-- Work order --
Return only the lines running from the one that contains "واسیف عظیم اف" through the end of the entries, exactly, both ends included. Omit pictures.

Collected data
----------------

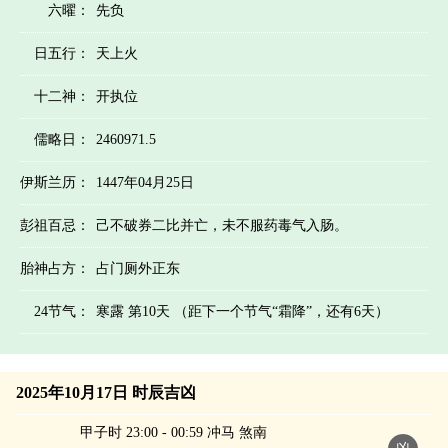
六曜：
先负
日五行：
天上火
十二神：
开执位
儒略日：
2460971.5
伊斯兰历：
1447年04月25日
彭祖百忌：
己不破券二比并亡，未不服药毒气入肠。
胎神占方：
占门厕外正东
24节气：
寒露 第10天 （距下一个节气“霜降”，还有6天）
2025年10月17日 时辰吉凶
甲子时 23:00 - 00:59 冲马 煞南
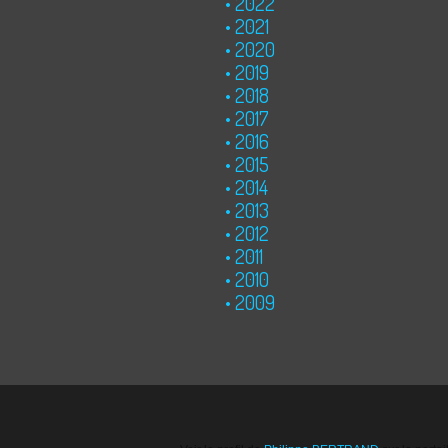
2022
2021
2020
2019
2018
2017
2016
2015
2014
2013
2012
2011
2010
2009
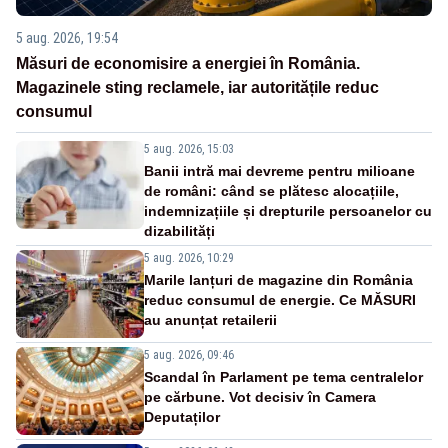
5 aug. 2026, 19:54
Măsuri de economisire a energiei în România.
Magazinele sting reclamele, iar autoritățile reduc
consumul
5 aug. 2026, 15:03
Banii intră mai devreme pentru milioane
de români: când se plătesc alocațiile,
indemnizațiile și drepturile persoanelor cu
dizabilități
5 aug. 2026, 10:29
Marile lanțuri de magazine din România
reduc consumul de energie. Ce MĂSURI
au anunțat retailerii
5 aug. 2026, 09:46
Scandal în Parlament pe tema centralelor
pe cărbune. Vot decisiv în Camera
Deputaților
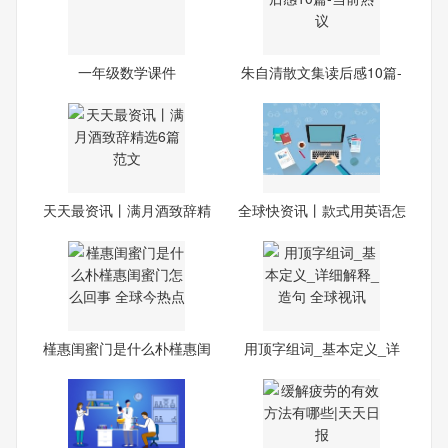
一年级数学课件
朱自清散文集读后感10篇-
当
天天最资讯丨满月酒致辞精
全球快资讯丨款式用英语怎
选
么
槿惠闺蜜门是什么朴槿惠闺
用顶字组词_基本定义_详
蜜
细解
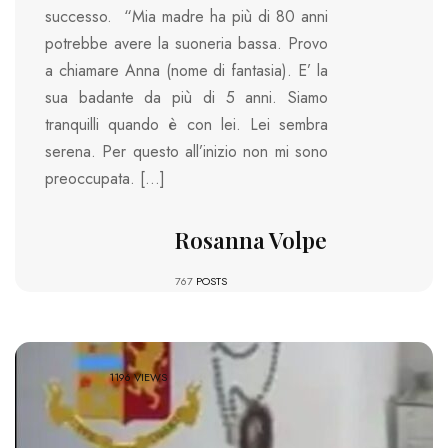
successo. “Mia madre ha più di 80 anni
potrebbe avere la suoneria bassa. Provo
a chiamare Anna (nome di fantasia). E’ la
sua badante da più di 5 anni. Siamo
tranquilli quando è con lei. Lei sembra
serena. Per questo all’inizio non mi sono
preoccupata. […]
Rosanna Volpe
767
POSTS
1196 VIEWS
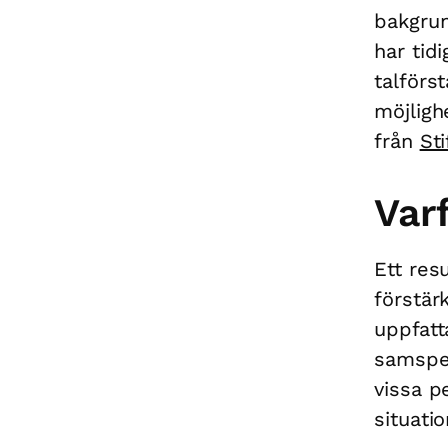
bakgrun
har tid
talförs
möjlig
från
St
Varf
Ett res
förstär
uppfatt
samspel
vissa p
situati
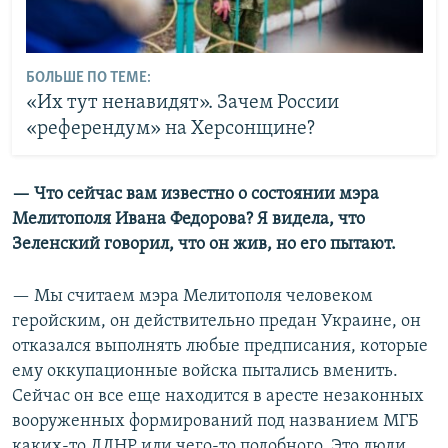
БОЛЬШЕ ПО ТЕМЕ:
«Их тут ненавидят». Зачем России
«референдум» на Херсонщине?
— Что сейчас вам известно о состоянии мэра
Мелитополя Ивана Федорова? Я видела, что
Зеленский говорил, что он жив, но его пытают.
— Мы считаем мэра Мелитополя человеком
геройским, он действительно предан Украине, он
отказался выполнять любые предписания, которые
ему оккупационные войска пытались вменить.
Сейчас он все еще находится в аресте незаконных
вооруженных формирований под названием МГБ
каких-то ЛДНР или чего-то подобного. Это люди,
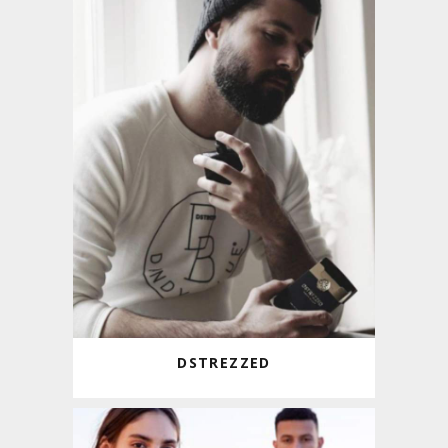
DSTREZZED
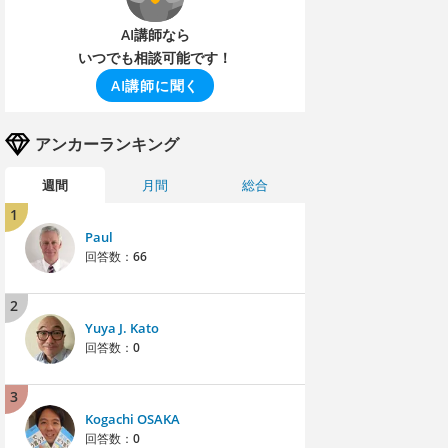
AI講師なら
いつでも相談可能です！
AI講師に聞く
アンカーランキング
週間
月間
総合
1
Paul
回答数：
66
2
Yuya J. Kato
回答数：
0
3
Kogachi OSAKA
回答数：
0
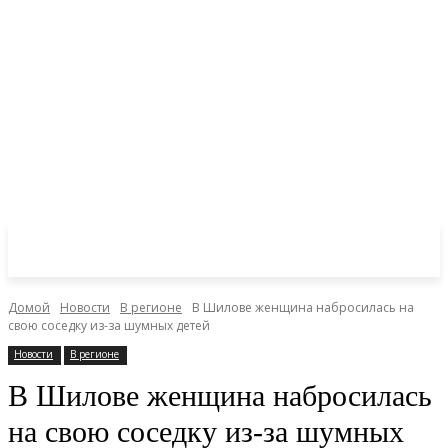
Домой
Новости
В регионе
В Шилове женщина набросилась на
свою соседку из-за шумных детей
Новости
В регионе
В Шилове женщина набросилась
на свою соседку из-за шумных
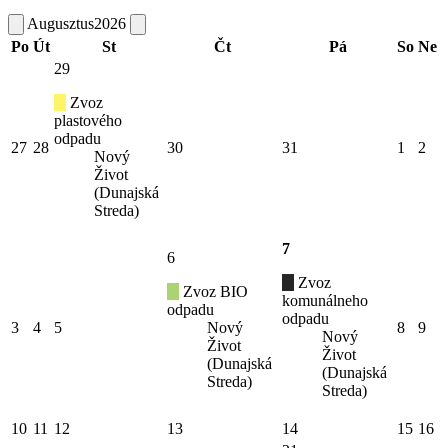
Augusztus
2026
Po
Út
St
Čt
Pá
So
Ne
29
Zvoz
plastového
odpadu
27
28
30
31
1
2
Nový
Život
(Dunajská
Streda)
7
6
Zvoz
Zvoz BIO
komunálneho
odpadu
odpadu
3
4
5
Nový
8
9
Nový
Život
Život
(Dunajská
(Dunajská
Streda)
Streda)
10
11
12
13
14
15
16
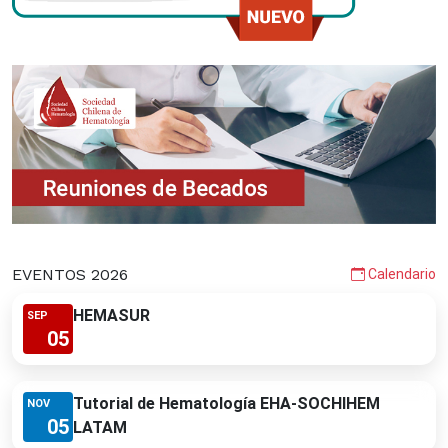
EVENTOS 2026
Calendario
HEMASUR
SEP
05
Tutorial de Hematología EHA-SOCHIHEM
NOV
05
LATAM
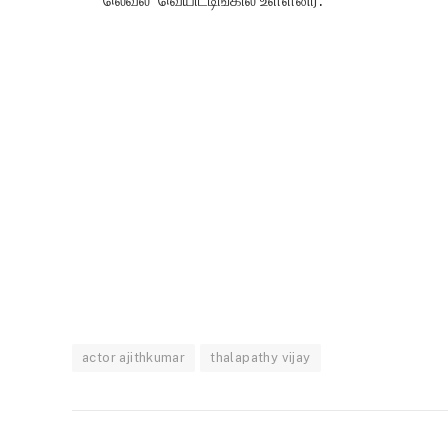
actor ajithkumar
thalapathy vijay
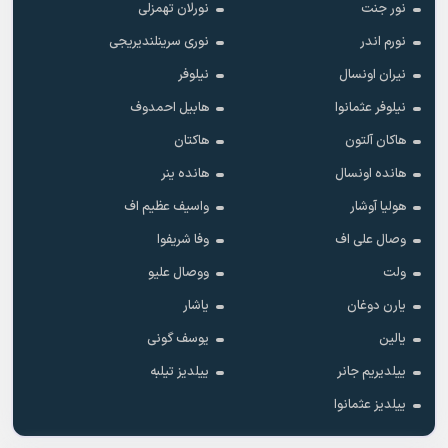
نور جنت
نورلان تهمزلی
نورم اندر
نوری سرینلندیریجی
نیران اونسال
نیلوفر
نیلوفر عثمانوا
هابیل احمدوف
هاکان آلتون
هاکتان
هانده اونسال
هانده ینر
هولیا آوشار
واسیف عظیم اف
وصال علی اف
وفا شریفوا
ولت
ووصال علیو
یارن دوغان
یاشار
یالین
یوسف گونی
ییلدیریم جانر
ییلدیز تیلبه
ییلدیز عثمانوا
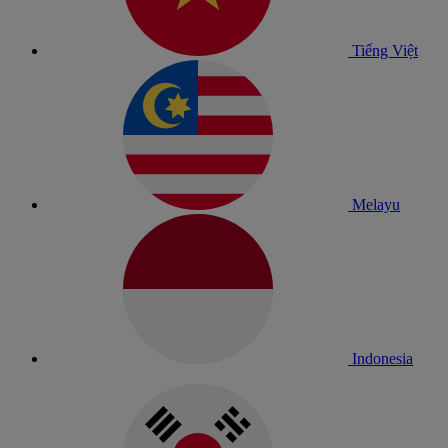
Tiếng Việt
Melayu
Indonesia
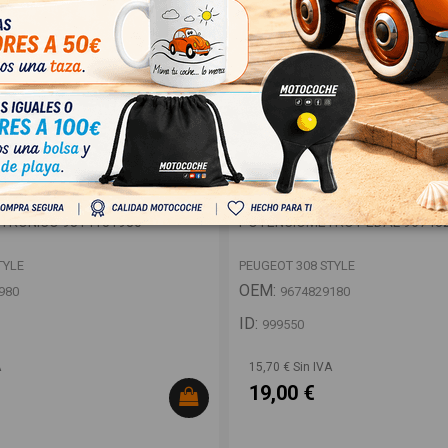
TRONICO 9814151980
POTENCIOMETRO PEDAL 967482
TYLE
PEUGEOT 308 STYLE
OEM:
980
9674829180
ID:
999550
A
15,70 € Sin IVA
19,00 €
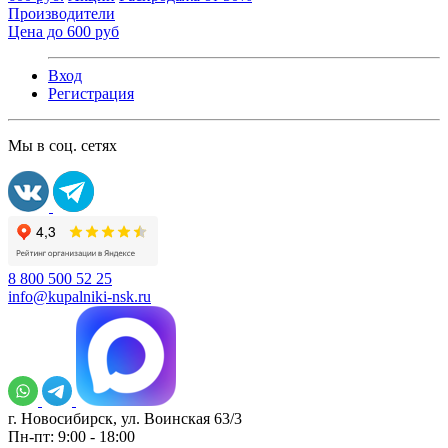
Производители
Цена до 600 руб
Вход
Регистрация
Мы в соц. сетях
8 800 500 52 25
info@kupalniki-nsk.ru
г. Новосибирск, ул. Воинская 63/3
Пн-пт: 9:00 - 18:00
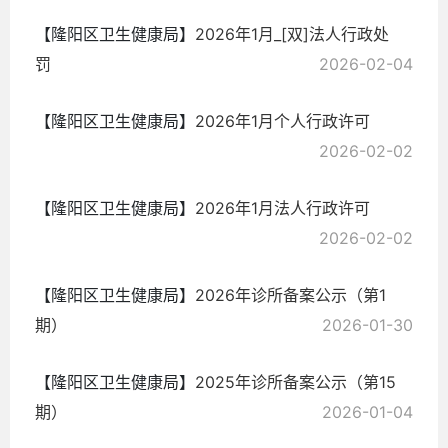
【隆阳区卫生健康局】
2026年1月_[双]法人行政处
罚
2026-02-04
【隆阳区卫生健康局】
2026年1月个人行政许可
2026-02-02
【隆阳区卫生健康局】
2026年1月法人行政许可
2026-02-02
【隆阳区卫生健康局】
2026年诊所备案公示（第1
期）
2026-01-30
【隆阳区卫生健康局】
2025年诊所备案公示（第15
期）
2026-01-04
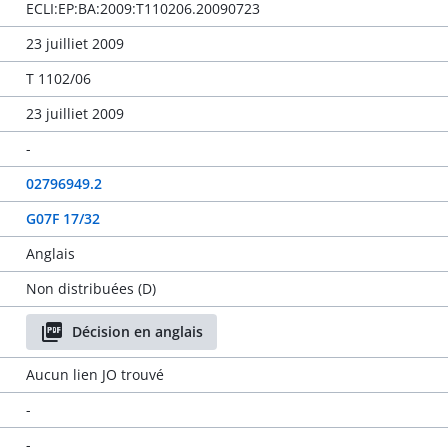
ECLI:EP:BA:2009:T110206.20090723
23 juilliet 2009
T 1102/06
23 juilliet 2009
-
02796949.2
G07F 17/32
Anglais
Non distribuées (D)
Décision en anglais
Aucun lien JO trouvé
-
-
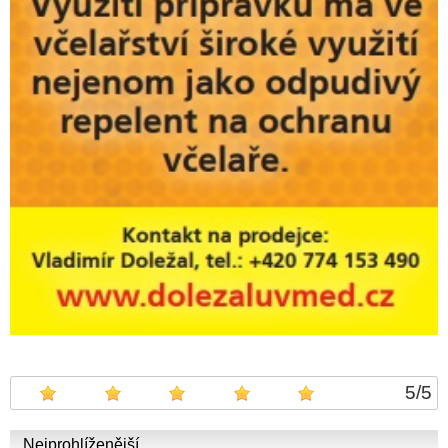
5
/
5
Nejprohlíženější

----------------

-- Expected output --
واسیف عظیم اف
وصال علی اف
وفا شریفوا
ولت
ووصال علیو
یارن دوغان
یاشار
یالین
یوسف گونی
ییلدیریم جانر
ییلدیز تیلبه
ییلدیز عثمانوا
Tiếng Việt
Melayu
Indonesia
TRONICO 9814151980
POTENCIOMETRO PEDAL 967482
TYLE
PEUGEOT 308 STYLE
OEM:
980
9674829180
ID:
999550
A
15,70 € Sin IVA
19,00 €
Производители
Цена до 600 руб
Вход
Регистрация
Мы в соц. сетях
8 800 500 52 25
info@kupalniki-nsk.ru
г. Новосибирск, ул. Воинская 63/3
Пн-пт: 9:00 - 18:00
【隆阳区卫生健康局】
2026年1月_[双]法人行政处
罚
2026-02-04
【隆阳区卫生健康局】
2026年1月个人行政许可
2026-02-02
【隆阳区卫生健康局】
2026年1月法人行政许可
2026-02-02
【隆阳区卫生健康局】
2026年诊所备案公示（第1
期）
2026-01-30
【隆阳区卫生健康局】
2025年诊所备案公示（第15
期）
2026-01-04
ECLI:EP:BA:2009:T110206.20090723
23 juilliet 2009
T 1102/06
23 juilliet 2009
-
02796949.2
G07F 17/32
Anglais
Non distribuées (D)
Décision en anglais
Aucun lien JO trouvé
-
-
5
/
5
Nejprohlíženější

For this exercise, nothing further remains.